Problem requirements: Retype all of the data word for word, without pictures.

Supplied material:
• • • •

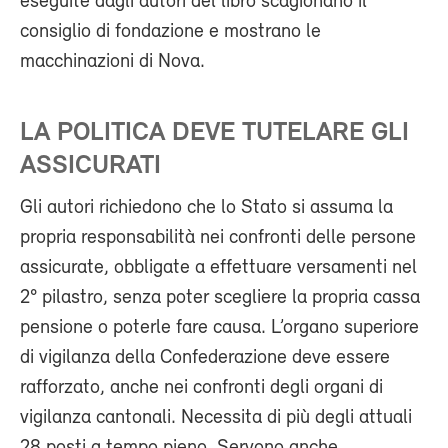
eseguite dagli autori del libro scagionano il
consiglio di fondazione e mostrano le
macchinazioni di Nova.
LA POLITICA DEVE TUTELARE GLI
ASSICURATI
Gli autori richiedono che lo Stato si assuma la
propria responsabilità nei confronti delle persone
assicurate, obbligate a effettuare versamenti nel
2° pilastro, senza poter scegliere la propria cassa
pensione o poterle fare causa. L’organo superiore
di vigilanza della Confederazione deve essere
rafforzato, anche nei confronti degli organi di
vigilanza cantonali. Necessita di più degli attuali
28 posti a tempo pieno. Servono anche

• • • •

Reply to the task:
eseguite dagli autori del libro scagionano il
consiglio di fondazione e mostrano le
macchinazioni di Nova.
LA POLITICA DEVE TUTELARE GLI
ASSICURATI
Gli autori richiedono che lo Stato si assuma la
propria responsabilità nei confronti delle persone
assicurate, obbligate a effettuare versamenti nel
2° pilastro, senza poter scegliere la propria cassa
pensione o poterle fare causa. L’organo superiore
di vigilanza della Confederazione deve essere
rafforzato, anche nei confronti degli organi di
vigilanza cantonali. Necessita di più degli attuali
28 posti a tempo pieno. Servono anche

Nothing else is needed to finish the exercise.